5. Custom / enterprise (Boulevard, Mindbody)
The high-end. Beautiful, deep, expensive, and built for North American chains.
Pros
- Deepest feature set on the planet
- Strong reporting, integrations, marketing automation
Cons
- Pricing starts above where most Malaysian salons can comfortably justify (think USD $200+/month per location)
- Designed around payment processors and tax rules that don't map cleanly to Malaysia
- Implementation time often weeks, not hours
If you're a chain of 10+ locations with a real ops team, worth a look. For everyone else, you're paying for capability you'll never touch.
What I'd actually pick by stage
I want to give you a one-line answer for each common situation, even though that's reductive:
- Solo nail tech, just starting → Anything cheap that does bookings (Acuity, our Basic plan, Setmore).
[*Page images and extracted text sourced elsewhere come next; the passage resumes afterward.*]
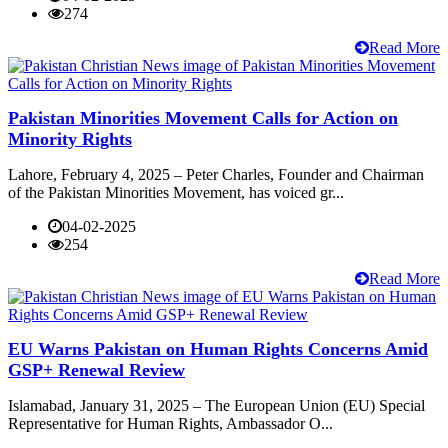
274
Read More
Pakistan Minorities Movement Calls for Action on
Minority Rights
Lahore, February 4, 2025 – Peter Charles, Founder and Chairman
of the Pakistan Minorities Movement, has voiced gr...
04-02-2025
254
Read More
EU Warns Pakistan on Human Rights Concerns Amid
GSP+ Renewal Review
Islamabad, January 31, 2025 – The European Union (EU) Special
Representative for Human Rights, Ambassador O...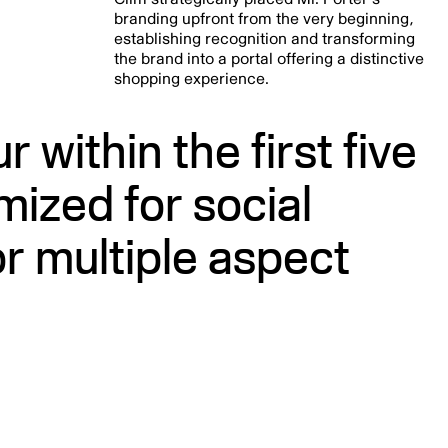
branding upfront from the very beginning,
establishing recognition and transforming
the brand into a portal offering a distinctive
shopping experience.
 within the first five
mized for social
r multiple aspect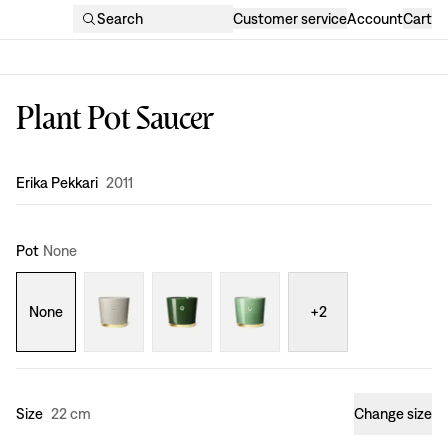
Search
Customer service
Account
Cart
Plant Pot Saucer
Design
:
Erika Pekkari
2011
Pot
None
None
+
2
Size
22 cm
Change size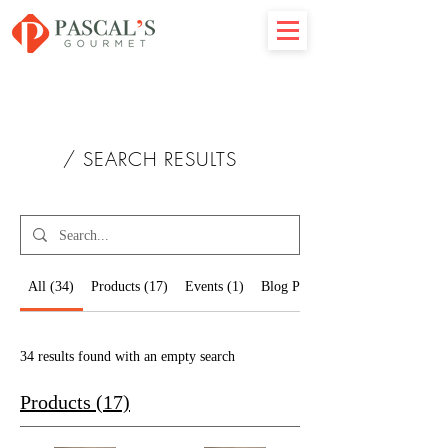
/ SEARCH RESULTS
All (34)
Products (17)
Events (1)
Blog Posts (16)
34 results found with an empty search
Products (17)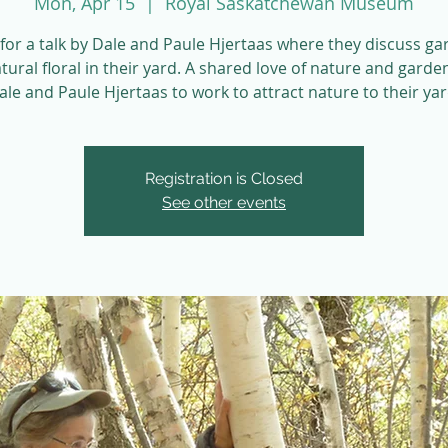
Mon, Apr 15
  |  
Royal Saskatchewan Museum
 for a talk by Dale and Paule Hjertaas where they discuss g
tural floral in their yard. A shared love of nature and garde
ale and Paule Hjertaas to work to attract nature to their yar
Registration is Closed
See other events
The tool is not your bottleneck — getting more customers is.
- Solo lash tech, doing well, no staff yet → bookit Basic or Acuity. We're better on the payment side; Acuity is fine if you only take Stripe.
- 2–5 staff salon, doing volume → bookit or Aoikumo. The local payments + commission + e-invoice triad is where international tools cost you real money.
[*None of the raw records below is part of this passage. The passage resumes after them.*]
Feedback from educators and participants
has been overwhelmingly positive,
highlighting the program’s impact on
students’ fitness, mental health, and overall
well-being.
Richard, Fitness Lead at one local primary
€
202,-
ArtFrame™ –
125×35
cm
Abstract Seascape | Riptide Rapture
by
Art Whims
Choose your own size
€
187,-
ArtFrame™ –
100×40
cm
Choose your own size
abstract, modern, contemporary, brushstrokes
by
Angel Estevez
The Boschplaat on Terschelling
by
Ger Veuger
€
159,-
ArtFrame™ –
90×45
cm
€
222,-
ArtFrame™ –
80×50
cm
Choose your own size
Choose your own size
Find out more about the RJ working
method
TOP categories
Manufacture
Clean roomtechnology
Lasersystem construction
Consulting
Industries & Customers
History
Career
- Spa or wellness studio with packages and memberships → bookit or Boulevard if you're a high-end chain.
- Multi-branch chain (5+ locations) → Talk to us, talk to Aoikumo, talk to Boulevard. Don't pick a tool that wasn't designed for multi-branch in mind.
- Retail-first store that also takes bookings → StoreHub if retail is the main lane, bookit if service is.
The questions to ask before you commit
When you're about to sign up for anything (us included), get answers to these specifically:
- What's the all-in monthly cost including card processing, support tier, and any per-staff fees? Don't compare list prices — compare what you'd actually pay in month one.
- What happens when LHDN e-invoice becomes mandatory for your turnover band? If the tool can't help you, you'll be doing it on the side. (We have a walkthrough of e-invoice for beauty salons here.)
- Can you take a deposit on a booking? Surprisingly many tools can't, and no-shows are where you lose 10–30% of revenue.
- How does commission calculate? Specifically: are you tracking per-staff revenue, or just total daily takings? The first lets you pay accurately, the second doesn't.
- What's the WhatsApp story? "We have email reminders" is not the same in Malaysia. The customer either gets your reminder on WhatsApp or it goes unread.
- What's the export story? If you want to leave in two years, can you take your customer database, booking history, and accounting with you? Some tools make this surprisingly hard.
If you can't get clear answers to those six on a sales call, that's its own signal.
A note on bias
I've tried to be honest above. We've lost merchants to Aoikumo, to Fresha, to StoreHub. Most of the time it's because they needed something we didn't have at the time, or they were already locked into a hardware decision that pointed at a specific tool. We've also won merchants back from all three when the seams I described above became too painful.
If you want to compare bookit against your current tool concretely, the one-month RM49 trial is the cheapest way to find out — we'll help you set it up, and if it doesn't work for your shop, you've lost a coffee's worth of money.
There's no shame in picking a different tool. There is shame in picking one without thinking through the six questions above.